_Work instruction_
Everything in the listing except the pictures should be written out exactly.

_Records shown_
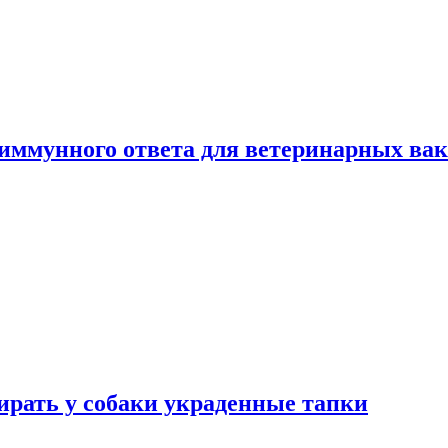
 иммунного ответа для ветеринарных ва
бирать у собаки украденные тапки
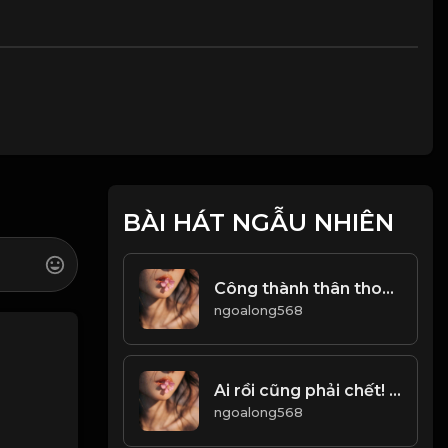
BÀI HÁT NGẪU NHIÊN
Công thành thân thoái, thiên chi đạo! Đạo
ngoalong568
Ai rồi cũng phải chết! & Đạo
ngoalong568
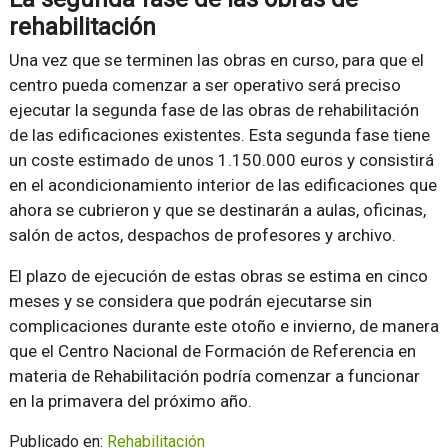
rehabilitación
Una vez que se terminen las obras en curso, para que el
centro pueda comenzar a ser operativo será preciso
ejecutar la segunda fase de las obras de rehabilitación
de las edificaciones existentes. Esta segunda fase tiene
un coste estimado de unos 1.150.000 euros y consistirá
en el acondicionamiento interior de las edificaciones que
ahora se cubrieron y que se destinarán a aulas, oficinas,
salón de actos, despachos de profesores y archivo.
El plazo de ejecución de estas obras se estima en cinco
meses y se considera que podrán ejecutarse sin
complicaciones durante este otoño e invierno, de manera
que el Centro Nacional de Formación de Referencia en
materia de Rehabilitación podría comenzar a funcionar
en la primavera del próximo año.
Publicado en:
Rehabilitación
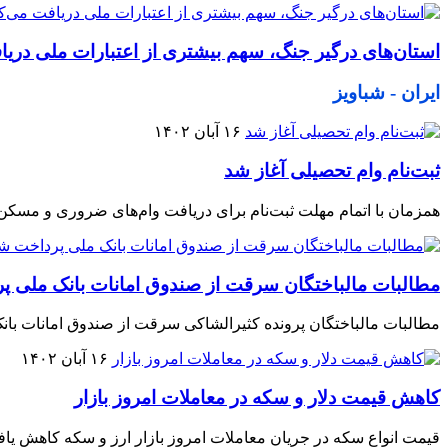
استان‌های درگیر جنگ، سهم بیشتری از اعتبارات ملی دریا
ایران - شباویز
۱۶ آبان ۱۴۰۲
ثبت‌نام وام تحصیلی آغاز شد
همزمان با اتمام مهلت ثبت‌نام برای دریافت وام‌های ضروری و مسکن 
مطالبات مالباختگان سرقت از صندوق امانات بانک ملی پ
مطالبات مالباختگان پرونده کثیرالشاکی سرقت از صندوق امانات بان
۱۶ آبان ۱۴۰۲
کاهش قیمت دلار و سکه در معاملات امروز بازار
قیمت انواع سکه در جریان معاملات امروز بازار ارز و سکه کاهش یافت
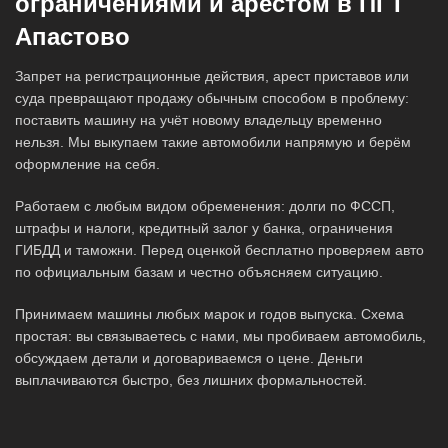
ограничениями и арестом в ПГТ
Апастово
Запрет на регистрационные действия, арест приставов или
суда превращают продажу обычным способом в проблему:
поставить машину на учёт новому владельцу временно
нельзя. Мы выкупаем такие автомобили напрямую и берём
оформление на себя.
Работаем с любым видом обременения: долги по ФССП,
штрафы и налоги, кредитный залог у банка, ограничения
ГИБДД и таможни. Перед оценкой бесплатно проверяем авто
по официальным базам и честно объясняем ситуацию.
Принимаем машины любых марок и годов выпуска. Схема
простая: вы связываетесь с нами, мы пробиваем автомобиль,
обсуждаем детали и договариваемся о цене. Деньги
выплачиваются быстро, без лишних формальностей.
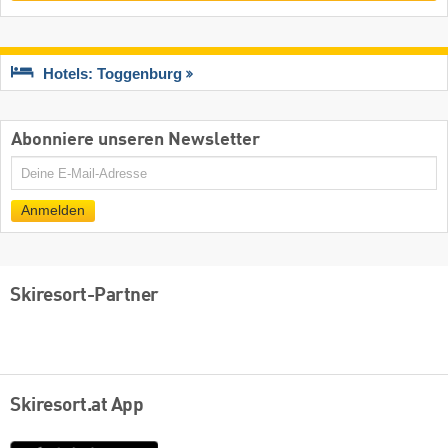
Hotels: Toggenburg
Abonniere unseren Newsletter
E-
Mail
Anmelden
Skiresort-Partner
Skiresort.at App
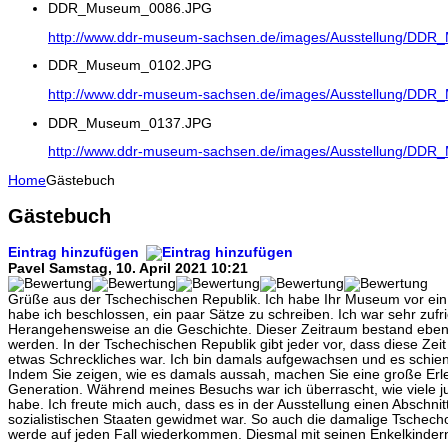
DDR_Museum_0086.JPG
http://www.ddr-museum-sachsen.de/images/Ausstellung/DD
DDR_Museum_0102.JPG
http://www.ddr-museum-sachsen.de/images/Ausstellung/DD
DDR_Museum_0137.JPG
http://www.ddr-museum-sachsen.de/images/Ausstellung/DD
Home
Gästebuch
Gästebuch
Eintrag hinzufügen
Pavel
Samstag, 10. April 2021 10:21
Grüße aus der Tschechischen Republik. Ich habe Ihr Museum vor ein p
habe ich beschlossen, ein paar Sätze zu schreiben. Ich war sehr zufri
Herangehensweise an die Geschichte. Dieser Zeitraum bestand ebenfa
werden. In der Tschechischen Republik gibt jeder vor, dass diese Zeit 
etwas Schreckliches war. Ich bin damals aufgewachsen und es schien 
Indem Sie zeigen, wie es damals aussah, machen Sie eine große Erle
Generation. Während meines Besuchs war ich überrascht, wie viele ju
habe. Ich freute mich auch, dass es in der Ausstellung einen Abschni
sozialistischen Staaten gewidmet war. So auch die damalige Tschech
werde auf jeden Fall wiederkommen. Diesmal mit seinen Enkelkinder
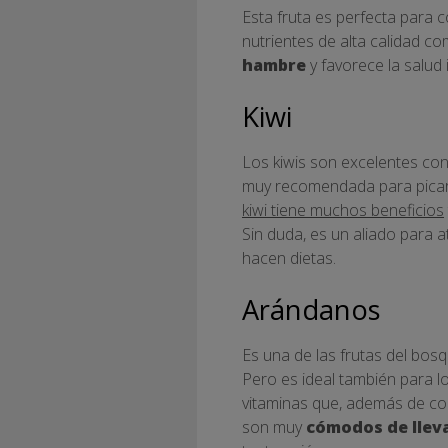
Esta fruta es perfecta para c
nutrientes de alta calidad co
hambre
y favorece la salud 
Kiwi
Los kiwis son excelentes con
muy recomendada para picar
kiwi tiene muchos beneficios
Sin duda, es un aliado para
hacen dietas.
Arándanos
Es una de las frutas del bo
Pero es ideal también para l
vitaminas que, además de co
son muy
cómodos de lleva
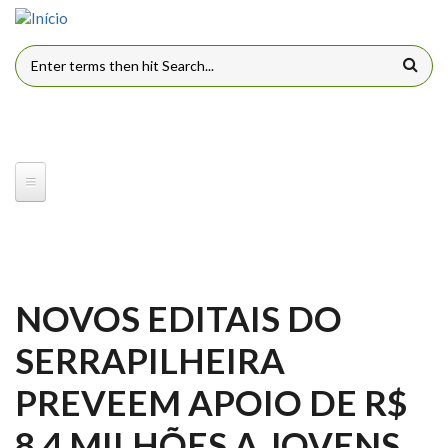
Pular para o conteúdo principal
FORMULÁRIO DE BUSCA
NOVOS EDITAIS DO
SERRAPILHEIRA
PREVEEM APOIO DE R$
8,4 MILHÕES A JOVENS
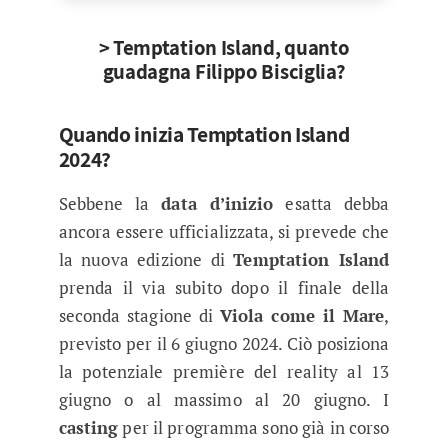
> Temptation Island, quanto
guadagna Filippo Bisciglia?
Quando inizia Temptation Island
2024?
Sebbene la
data d’inizio
esatta debba
ancora essere ufficializzata, si prevede che
la nuova edizione di
Temptation Island
prenda il via subito dopo il finale della
seconda stagione di
Viola come il Mare
,
previsto per il 6 giugno 2024. Ciò posiziona
la potenziale première del reality al 13
giugno o al massimo al 20 giugno. I
casting
per il programma sono già in corso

_Reply_
 иммунного ответа для ветеринарных ва
бирать у собаки украденные тапки
BÀI HÁT NGẪU NHIÊN
Công thành thân thoái, thiên chi đạo! Đạo
ngoalong568
Ai rồi cũng phải chết! & Đạo
ngoalong568
rehabilitación
Una vez que se terminen las obras en curso, para que el
centro pueda comenzar a ser operativo será preciso
ejecutar la segunda fase de las obras de rehabilitación
de las edificaciones existentes. Esta segunda fase tiene
un coste estimado de unos 1.150.000 euros y consistirá
en el acondicionamiento interior de las edificaciones que
ahora se cubrieron y que se destinarán a aulas, oficinas,
salón de actos, despachos de profesores y archivo.
El plazo de ejecución de estas obras se estima en cinco
meses y se considera que podrán ejecutarse sin
complicaciones durante este otoño e invierno, de manera
que el Centro Nacional de Formación de Referencia en
materia de Rehabilitación podría comenzar a funcionar
en la primavera del próximo año.
Publicado en:
Rehabilitación
استان‌های درگیر جنگ، سهم بیشتری از اعتبارات ملی دریا
ایران - شباویز
۱۶ آبان ۱۴۰۲
ثبت‌نام وام تحصیلی آغاز شد
همزمان با اتمام مهلت ثبت‌نام برای دریافت وام‌های ضروری و مسکن 
مطالبات مالباختگان سرقت از صندوق امانات بانک ملی پ
مطالبات مالباختگان پرونده کثیرالشاکی سرقت از صندوق امانات بان
۱۶ آبان ۱۴۰۲
کاهش قیمت دلار و سکه در معاملات امروز بازار
قیمت انواع سکه در جریان معاملات امروز بازار ارز و سکه کاهش یافت
ограничениями и арестом в ПГТ
Апастово
Запрет на регистрационные действия, арест приставов или
суда превращают продажу обычным способом в проблему:
поставить машину на учёт новому владельцу временно
нельзя. Мы выкупаем такие автомобили напрямую и берём
оформление на себя.
Работаем с любым видом обременения: долги по ФССП,
штрафы и налоги, кредитный залог у банка, ограничения
ГИБДД и таможни. Перед оценкой бесплатно проверяем авто
по официальным базам и честно объясняем ситуацию.
Принимаем машины любых марок и годов выпуска. Схема
простая: вы связываетесь с нами, мы пробиваем автомобиль,
обсуждаем детали и договариваемся о цене. Деньги
выплачиваются быстро, без лишних формальностей.
Hotels: Toggenburg
Abonniere unseren Newsletter
E-
Mail
Anmelden
Skiresort-Partner
Skiresort.at App
DDR_Museum_0086.JPG
http://www.ddr-museum-sachsen.de/images/Ausstellung/DD
DDR_Museum_0102.JPG
http://www.ddr-museum-sachsen.de/images/Ausstellung/DD
DDR_Museum_0137.JPG
http://www.ddr-museum-sachsen.de/images/Ausstellung/DD
Home
Gästebuch
Gästebuch
Eintrag hinzufügen
Pavel
Samstag, 10. April 2021 10:21
Grüße aus der Tschechischen Republik. Ich habe Ihr Museum vor ein p
habe ich beschlossen, ein paar Sätze zu schreiben. Ich war sehr zufri
Herangehensweise an die Geschichte. Dieser Zeitraum bestand ebenfa
werden. In der Tschechischen Republik gibt jeder vor, dass diese Zeit 
etwas Schreckliches war. Ich bin damals aufgewachsen und es schien 
Indem Sie zeigen, wie es damals aussah, machen Sie eine große Erle
Generation. Während meines Besuchs war ich überrascht, wie viele ju
habe. Ich freute mich auch, dass es in der Ausstellung einen Abschni
sozialistischen Staaten gewidmet war. So auch die damalige Tschech
werde auf jeden Fall wiederkommen. Diesmal mit seinen Enkelkinder
Esta fruta es perfecta para c
nutrientes de alta calidad co
hambre
y favorece la salud 
Kiwi
Los kiwis son excelentes con
muy recomendada para picar
kiwi tiene muchos beneficios
Sin duda, es un aliado para
hacen dietas.
Arándanos
Es una de las frutas del bo
Pero es ideal también para l
vitaminas que, además de co
son muy
cómodos de lleva
Pular para o conteúdo principal
FORMULÁRIO DE BUSCA
NOVOS EDITAIS DO
SERRAPILHEIRA
PREVEEM APOIO DE R$
8,4 MILHÕES A JOVENS
> Temptation Island, quanto
guadagna Filippo Bisciglia?
Quando inizia Temptation Island
2024?
Sebbene la
data d’inizio
esatta debba
ancora essere ufficializzata, si prevede che
la nuova edizione di
Temptation Island
prenda il via subito dopo il finale della
seconda stagione di
Viola come il Mare
,
previsto per il 6 giugno 2024. Ciò posiziona
la potenziale première del reality al 13
giugno o al massimo al 20 giugno. I
casting
per il programma sono già in corso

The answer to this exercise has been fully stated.